** TO DO **
From the entries below, return every line that includes the word "descendance".

[DATA SHOWN — start]

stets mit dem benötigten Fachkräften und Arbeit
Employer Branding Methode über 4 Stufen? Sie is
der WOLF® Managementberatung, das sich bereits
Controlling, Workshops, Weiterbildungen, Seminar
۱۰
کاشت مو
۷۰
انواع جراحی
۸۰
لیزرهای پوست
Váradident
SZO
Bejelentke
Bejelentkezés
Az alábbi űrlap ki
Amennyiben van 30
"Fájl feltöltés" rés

[DATA SHOWN — finish]
[DATA SHOWN — start]

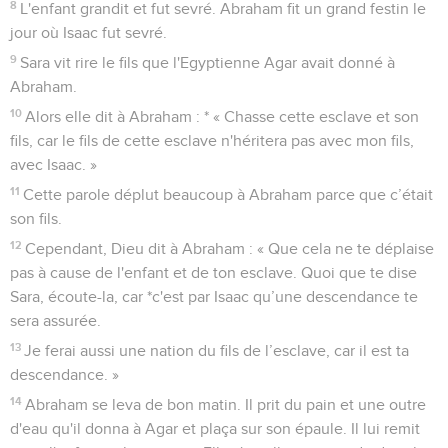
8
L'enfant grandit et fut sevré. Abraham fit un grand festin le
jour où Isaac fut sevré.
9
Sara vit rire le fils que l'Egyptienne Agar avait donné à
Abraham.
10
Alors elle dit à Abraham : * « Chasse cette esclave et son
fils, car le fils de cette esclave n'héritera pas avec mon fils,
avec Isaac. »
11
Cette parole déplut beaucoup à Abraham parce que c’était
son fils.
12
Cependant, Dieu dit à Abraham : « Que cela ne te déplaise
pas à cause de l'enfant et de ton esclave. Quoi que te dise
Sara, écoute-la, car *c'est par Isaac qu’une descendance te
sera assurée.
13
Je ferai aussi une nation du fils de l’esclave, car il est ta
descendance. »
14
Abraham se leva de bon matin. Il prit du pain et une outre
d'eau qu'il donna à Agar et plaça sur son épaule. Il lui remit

[DATA SHOWN — finish]
[DATA SHOWN — start]

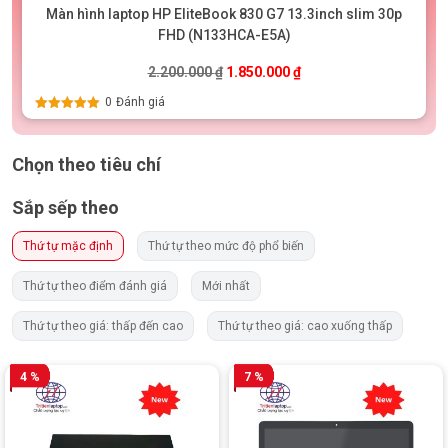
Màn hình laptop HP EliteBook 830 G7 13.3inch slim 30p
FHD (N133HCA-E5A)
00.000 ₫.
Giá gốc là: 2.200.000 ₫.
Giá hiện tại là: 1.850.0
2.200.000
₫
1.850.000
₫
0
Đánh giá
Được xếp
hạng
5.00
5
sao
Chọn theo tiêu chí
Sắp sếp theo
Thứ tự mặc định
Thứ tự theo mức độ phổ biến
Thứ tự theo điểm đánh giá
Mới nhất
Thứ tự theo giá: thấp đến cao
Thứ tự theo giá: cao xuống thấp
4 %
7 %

[DATA SHOWN — finish]

** OUTPUT OF THE TASK **
Sara, écoute-la, car *c'est par Isaac qu’une descendance te
descendance. »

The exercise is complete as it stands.